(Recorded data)
• • • • •

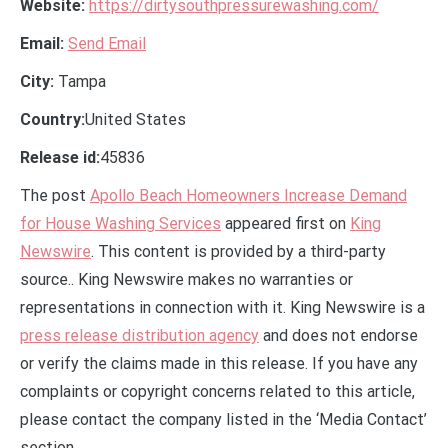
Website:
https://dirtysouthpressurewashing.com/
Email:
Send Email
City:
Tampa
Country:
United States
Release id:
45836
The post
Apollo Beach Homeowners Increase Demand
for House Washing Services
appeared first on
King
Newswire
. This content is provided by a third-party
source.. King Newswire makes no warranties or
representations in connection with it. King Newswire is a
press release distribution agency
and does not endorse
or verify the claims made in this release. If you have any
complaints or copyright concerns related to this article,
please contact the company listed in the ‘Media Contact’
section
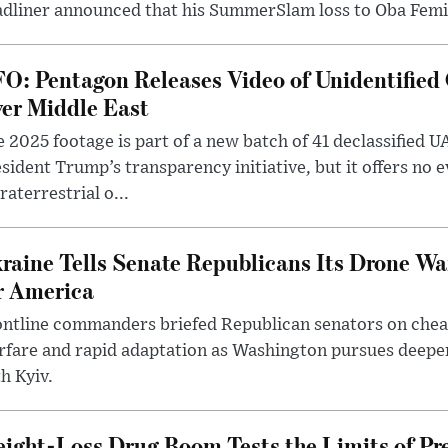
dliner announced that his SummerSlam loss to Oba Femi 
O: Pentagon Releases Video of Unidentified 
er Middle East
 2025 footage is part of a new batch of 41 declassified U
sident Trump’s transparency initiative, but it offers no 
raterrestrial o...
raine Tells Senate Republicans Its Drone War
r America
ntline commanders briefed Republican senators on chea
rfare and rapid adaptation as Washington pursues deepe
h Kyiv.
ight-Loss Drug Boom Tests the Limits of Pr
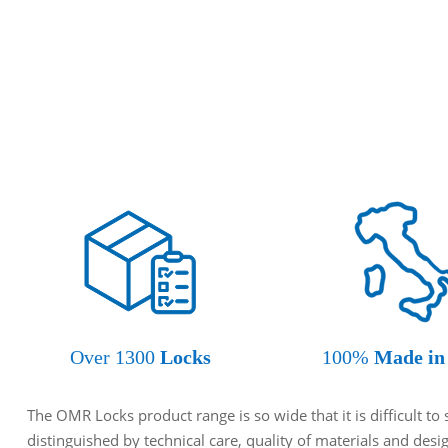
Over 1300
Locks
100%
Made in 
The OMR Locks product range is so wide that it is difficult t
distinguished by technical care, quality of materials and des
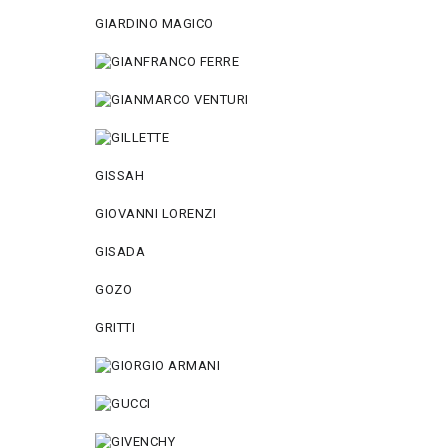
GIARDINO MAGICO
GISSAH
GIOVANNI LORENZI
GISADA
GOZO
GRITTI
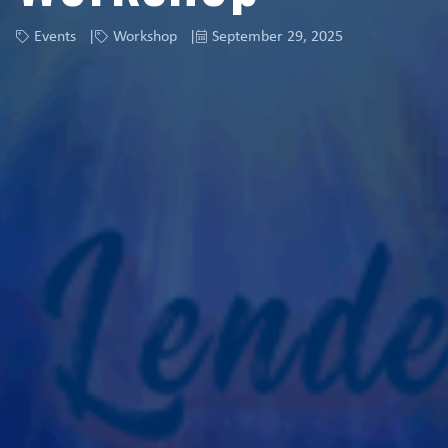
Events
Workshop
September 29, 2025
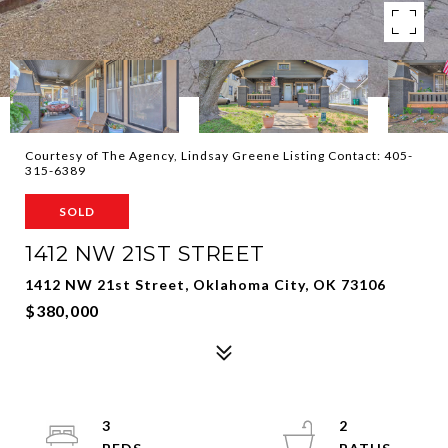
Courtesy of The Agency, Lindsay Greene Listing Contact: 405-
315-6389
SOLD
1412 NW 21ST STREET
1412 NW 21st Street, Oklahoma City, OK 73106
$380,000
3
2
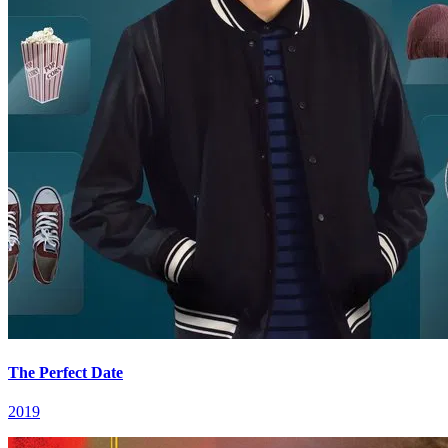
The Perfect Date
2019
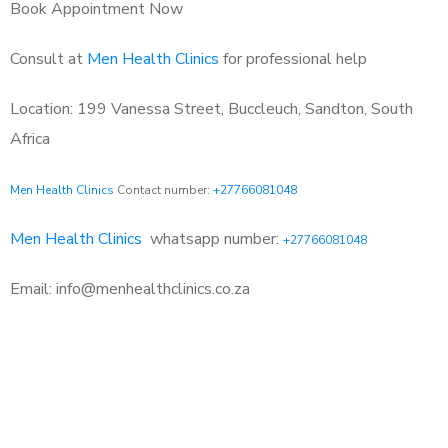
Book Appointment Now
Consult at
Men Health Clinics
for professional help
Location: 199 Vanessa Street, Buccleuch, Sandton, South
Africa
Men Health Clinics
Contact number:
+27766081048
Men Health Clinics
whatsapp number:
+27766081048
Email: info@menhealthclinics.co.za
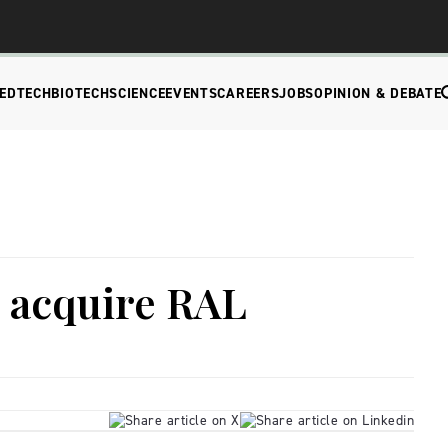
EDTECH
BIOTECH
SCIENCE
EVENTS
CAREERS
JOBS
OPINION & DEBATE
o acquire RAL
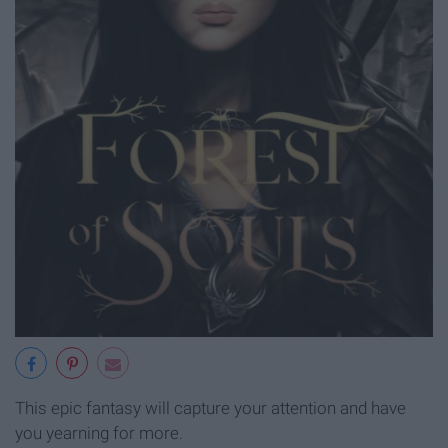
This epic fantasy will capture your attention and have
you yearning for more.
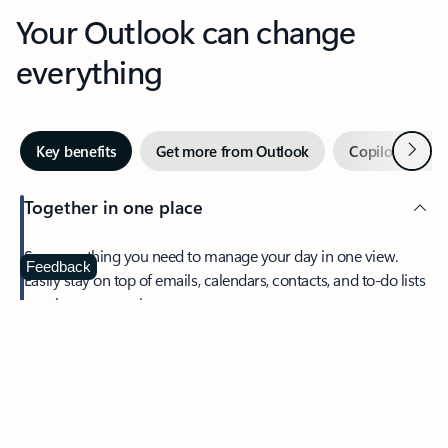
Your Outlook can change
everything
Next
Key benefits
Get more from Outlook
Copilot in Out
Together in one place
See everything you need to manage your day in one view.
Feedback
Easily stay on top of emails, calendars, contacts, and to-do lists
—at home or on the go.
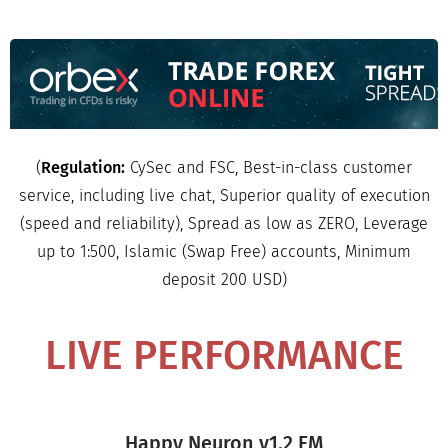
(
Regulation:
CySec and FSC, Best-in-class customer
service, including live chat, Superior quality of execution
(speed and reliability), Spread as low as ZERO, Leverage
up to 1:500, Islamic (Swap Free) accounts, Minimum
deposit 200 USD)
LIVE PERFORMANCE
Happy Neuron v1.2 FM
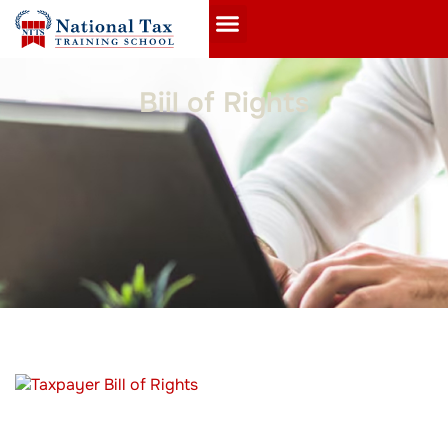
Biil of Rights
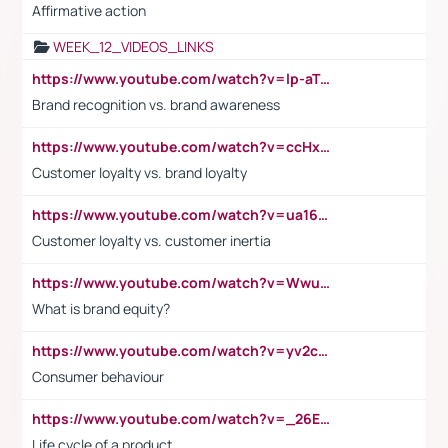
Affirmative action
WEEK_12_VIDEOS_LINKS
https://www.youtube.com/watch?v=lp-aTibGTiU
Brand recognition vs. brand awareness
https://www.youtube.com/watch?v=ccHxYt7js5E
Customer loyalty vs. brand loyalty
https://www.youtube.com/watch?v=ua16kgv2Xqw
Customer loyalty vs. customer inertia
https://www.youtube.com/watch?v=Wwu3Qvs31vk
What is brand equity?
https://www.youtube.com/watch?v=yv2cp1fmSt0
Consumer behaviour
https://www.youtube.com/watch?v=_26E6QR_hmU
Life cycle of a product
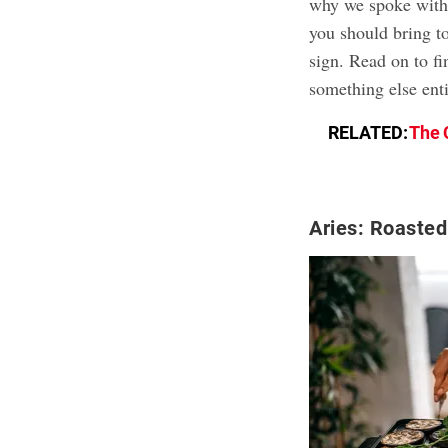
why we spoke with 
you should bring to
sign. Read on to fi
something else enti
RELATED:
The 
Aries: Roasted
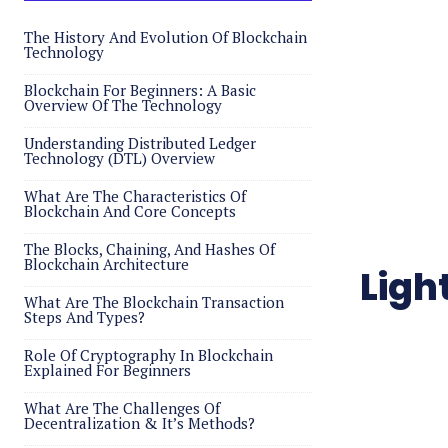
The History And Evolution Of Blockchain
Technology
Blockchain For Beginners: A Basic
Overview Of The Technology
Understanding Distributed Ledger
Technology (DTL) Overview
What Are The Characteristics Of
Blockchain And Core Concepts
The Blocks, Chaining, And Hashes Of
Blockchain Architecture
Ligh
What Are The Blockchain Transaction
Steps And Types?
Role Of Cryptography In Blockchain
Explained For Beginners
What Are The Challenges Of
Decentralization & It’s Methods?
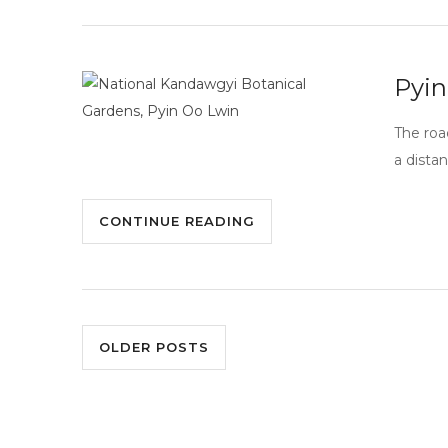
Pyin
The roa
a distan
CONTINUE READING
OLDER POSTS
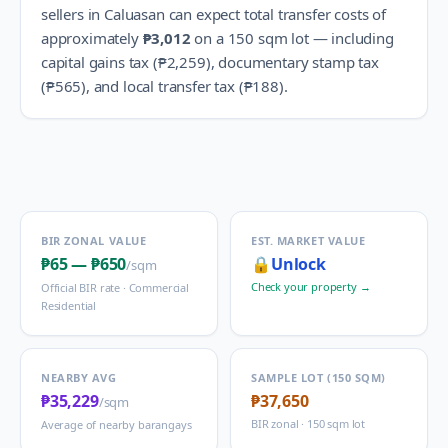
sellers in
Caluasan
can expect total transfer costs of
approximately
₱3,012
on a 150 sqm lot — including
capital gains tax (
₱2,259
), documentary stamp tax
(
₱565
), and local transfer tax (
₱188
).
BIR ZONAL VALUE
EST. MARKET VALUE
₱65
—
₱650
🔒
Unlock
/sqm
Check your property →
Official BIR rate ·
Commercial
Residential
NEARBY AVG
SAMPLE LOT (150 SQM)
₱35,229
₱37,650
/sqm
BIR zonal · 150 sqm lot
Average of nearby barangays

• • • • •

▸ Task to carry out
Drop the images; copy every entry above exactly.

▸ Written reply
Website:
https://dirtysouthpressurewashing.com/
Email:
Send Email
City:
Tampa
Country:
United States
Release id:
45836
The post
Apollo Beach Homeowners Increase Demand
for House Washing Services
appeared first on
King
Newswire
. This content is provided by a third-party
source.. King Newswire makes no warranties or
representations in connection with it. King Newswire is a
press release distribution agency
and does not endorse
or verify the claims made in this release. If you have any
complaints or copyright concerns related to this article,
please contact the company listed in the ‘Media Contact’
section
dliner announced that his SummerSlam loss to Oba Femi 
O: Pentagon Releases Video of Unidentified 
er Middle East
 2025 footage is part of a new batch of 41 declassified U
sident Trump’s transparency initiative, but it offers no 
raterrestrial o...
raine Tells Senate Republicans Its Drone War
r America
ntline commanders briefed Republican senators on chea
rfare and rapid adaptation as Washington pursues deepe
h Kyiv.
ight-Loss Drug Boom Tests the Limits of Pr
Over 1300
Locks
100%
Made in 
The OMR Locks product range is so wide that it is difficult t
distinguished by technical care, quality of materials and des
GIARDINO MAGICO
GISSAH
GIOVANNI LORENZI
GISADA
GOZO
GRITTI
Events
Workshop
September 29, 2025
Courtesy of The Agency, Lindsay Greene Listing Contact: 405-
315-6389
SOLD
1412 NW 21ST STREET
1412 NW 21st Street, Oklahoma City, OK 73106
$380,000
3
2
The Perfect Date
2019
Book Appointment Now
Consult at
Men Health Clinics
for professional help
Location: 199 Vanessa Street, Buccleuch, Sandton, South
Africa
Men Health Clinics
Contact number:
+27766081048
Men Health Clinics
whatsapp number:
+27766081048
Email: info@menhealthclinics.co.za
EDTECH
BIOTECH
SCIENCE
EVENTS
CAREERS
JOBS
OPINION & DEBATE
o acquire RAL
This epic fantasy will capture your attention and have
you yearning for more.
Your Outlook can change
everything
Next
Key benefits
Get more from Outlook
Copilot in Out
Together in one place
See everything you need to manage your day in one view.
Feedback
Easily stay on top of emails, calendars, contacts, and to-do lists
—at home or on the go.
(
Regulation:
CySec and FSC, Best-in-class customer
service, including live chat, Superior quality of execution
(speed and reliability), Spread as low as ZERO, Leverage
up to 1:500, Islamic (Swap Free) accounts, Minimum
deposit 200 USD)
LIVE PERFORMANCE
Happy Neuron v1.2 FM
Biil of Rights
Affirmative action
WEEK_12_VIDEOS_LINKS
https://www.youtube.com/watch?v=lp-aTibGTiU
Brand recognition vs. brand awareness
https://www.youtube.com/watch?v=ccHxYt7js5E
Customer loyalty vs. brand loyalty
https://www.youtube.com/watch?v=ua16kgv2Xqw
Customer loyalty vs. customer inertia
https://www.youtube.com/watch?v=Wwu3Qvs31vk
What is brand equity?
https://www.youtube.com/watch?v=yv2cp1fmSt0
Consumer behaviour
https://www.youtube.com/watch?v=_26E6QR_hmU
Life cycle of a product
why we spoke with 
you should bring to
sign. Read on to fi
something else enti
RELATED:
The 
Aries: Roasted
The History And Evolution Of Blockchain
Technology
Blockchain For Beginners: A Basic
Overview Of The Technology
Understanding Distributed Ledger
Technology (DTL) Overview
What Are The Characteristics Of
Blockchain And Core Concepts
The Blocks, Chaining, And Hashes Of
Blockchain Architecture
Ligh
What Are The Blockchain Transaction
Steps And Types?
Role Of Cryptography In Blockchain
Explained For Beginners
What Are The Challenges Of
Decentralization & It’s Methods?
Pyin
The roa
a distan
CONTINUE READING
OLDER POSTS
sellers in
Caluasan
can expect total transfer costs of
approximately
₱3,012
on a 150 sqm lot — including
capital gains tax (
₱2,259
), documentary stamp tax
(
₱565
), and local transfer tax (
₱188
).
BIR ZONAL VALUE
EST. MARKET VALUE
₱65
—
₱650
🔒
Unlock
/sqm
Check your property →
Official BIR rate ·
Commercial
Residential
NEARBY AVG
SAMPLE LOT (150 SQM)
₱35,229
₱37,650
/sqm
BIR zonal · 150 sqm lot
Average of nearby barangays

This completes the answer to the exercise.